Die Trennung erfolgt peu à peu nach Austerlitz. Der Europäer und Friedensmensch Talleyrand zeigt sich, nach der Niederlage Napo-leons, beim Wiener Kongress bemüht, die Wiederkehr Frankreichs als gleichberechtigte Macht unter den Großmächten zu ermöglichen, indem er im Streben nach einem "Gleichgewicht der Kräfte" die verschiedenen Parteien geschickt von seinem Credo überzeugt. Sein Konzept des Legitimitätsprinzips gilt bis heute als eine grundlegende Weiterentwicklung des Völkerrechts.
Nach 1840, der Rückkehr der Bourbonen an die Macht (Louis XVIII), erst nach der Niederlage Napoleons erscheint Talleyrand (als Außenminister) eher unverzichtbar als beliebt.
Politik des Machbaren
Nach 1840 wirft er den Bourbonen, denen er wieder zur Macht verholfen hat, vor, "nichts vergessen, aber auch nichts dazugelernt" zu haben. Auch wenn er selbst seinem süßen 18. Jahrhundert nachtrauert, sieht er keinen Sinn in dem Versuch der Bourbonen, die unwiederbringlich verlorenen Zustände des Ancien Régime wieder herstellen zu wollen. Sein beim Wiener Kongress eingesetztes Legitimitätsprinzip ist nicht als Unterstützung dieses Strebens zu verstehen. Der Aufklärer Talleyrand will damit keineswegs die Legitimität des seit der Revolution aufkommenden Nationenbewusstseins unterminieren. Beim Wiener Kongress ist dem Pragmatiker bewusst, dass er nur die Karten des Machbaren und Möglichen spielen kann, die Priorität ist die Rückkehr Frankreichs ins Konzert der Nationen.

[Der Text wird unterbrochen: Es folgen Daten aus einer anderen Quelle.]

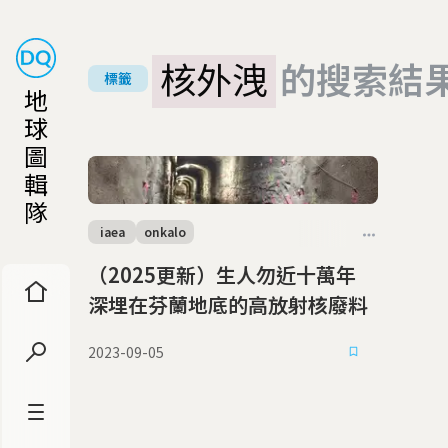
核外洩
的搜索結
標籤
地
球
圖
輯
隊
iaea
onkalo
（2025更新）生人勿近十萬年
深埋在芬蘭地底的高放射核廢料
2023-09-05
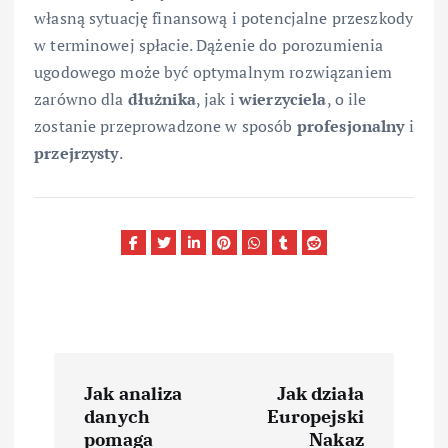
własną sytuację finansową i potencjalne przeszkody
w terminowej spłacie. Dążenie do porozumienia
ugodowego może być optymalnym rozwiązaniem
zarówno dla
dłużnika
, jak i
wierzyciela
, o ile
zostanie przeprowadzone w sposób
profesjonalny
i
przejrzysty
.
N
Jak analiza
Jak działa
a
danych
Europejski
pomaga
Nakaz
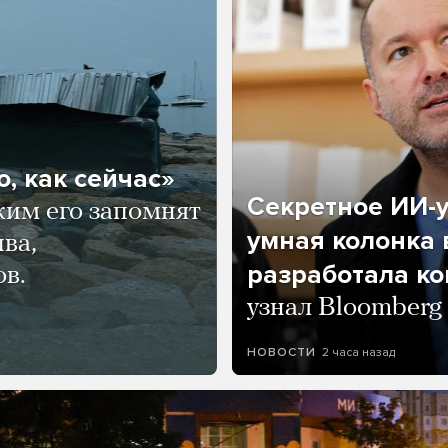
, как сейчас»
Секретное ИИ-у
ким его запомнят
умная колонка 
ва,
разработала к
ов.
узнал Bloomberg
2 часа назад
НОВОСТИ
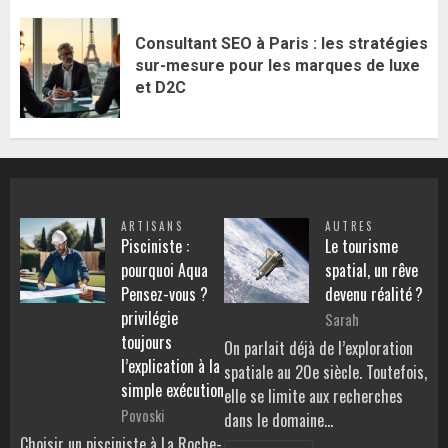
Consultant SEO à Paris : les stratégies
sur-mesure pour les marques de luxe
et D2C
ARTISANS
AUTRES
Pisciniste :
Le tourisme
pourquoi Aqua
spatial, un rêve
Pensez-vous ?
devenu réalité ?
privilégie
Sarah
toujours
On parlait déjà de l’exploration
l’explication à la
spatiale au 20e siècle. Toutefois,
simple exécution
elle se limite aux recherches
Povoski
dans le domaine…
Choisir un pisciniste à La Roche-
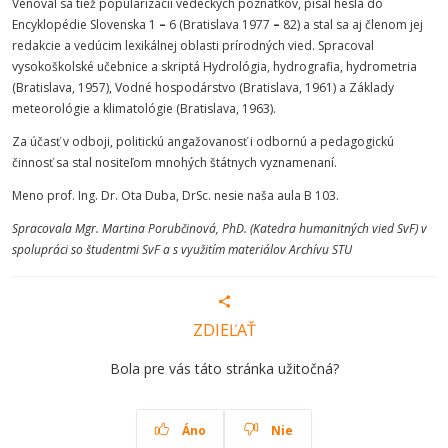
Venoval sa tiež popularizácii vedeckých poznatkov, písal heslá do
Encyklopédie Slovenska 1
–
6 (Bratislava 1977
–
82) a stal sa aj členom jej
redakcie a vedúcim lexikálnej oblasti prírodných vied. Spracoval
vysokoškolské učebnice a skriptá Hydrológia, hydrografia, hydrometria
(Bratislava, 1957), Vodné hospodárstvo (Bratislava, 1961) a Základy
meteorológie a klimatológie (Bratislava, 1963).
Za účasť v odboji, politickú angažovanosť i odbornú a pedagogickú
činnosť sa stal nositeľom mnohých štátnych vyznamenaní.
Meno prof. Ing. Dr. Ota Duba, DrSc. nesie naša aula B 103.
Spracovala Mgr. Martina Porubčinová, PhD. (Katedra humanitných vied SvF) v
spolupráci so študentmi SvF a s využitím materiálov Archívu STU
ZDIEĽAŤ
Bola pre vás táto stránka užitočná?
Áno
Nie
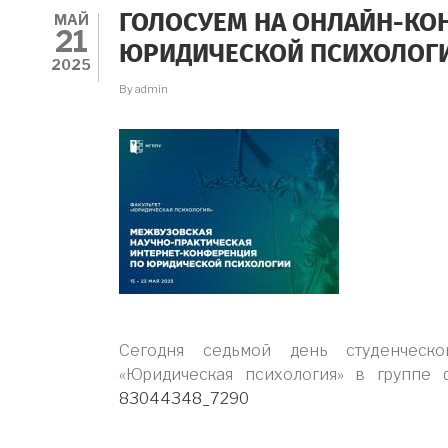
МАЙ
ГОЛОСУЕМ НА ОНЛАЙН-КО
21
ЮРИДИЧЕСКОЙ ПСИХОЛОГ
2025
By
admin
Сегодня седьмой день студенческо
«Юридическая психология» в группе 
83044348_7290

Politischer Relativismus prägt sein Geschichtsbewusstsein: "Wer lange genug gelebt hat, hat alles gesehen - und auch das Gegenteil von allem."
Seinen Lebensabend verbringt Talleyrand zurückgezogen, seine Memoiren schreibend (in denen er sich im Bezug auf Fakten zuweilen Freiheiten nimmt), während seine letzten Freunde sterben. Bei aller Offenheit und Zukunftsorientiertheit ("Mein Prinzip ist, kein Prinzip zu haben"), blieb er dennoch stets der Zeit der Aufklärung, dem glücklichen 18. Jahrhundert, verbunden: "Wer das Ancien Régime nicht kannte, wird niemals wissen können, wie süß das Leben sein kann."
Manuel Chemineau, geboren in Paris, lebt in Wien. Er ist Kulturhistoriker, Literaturwissenschafter und Übersetzer und unterrichtet an der Universität Wien.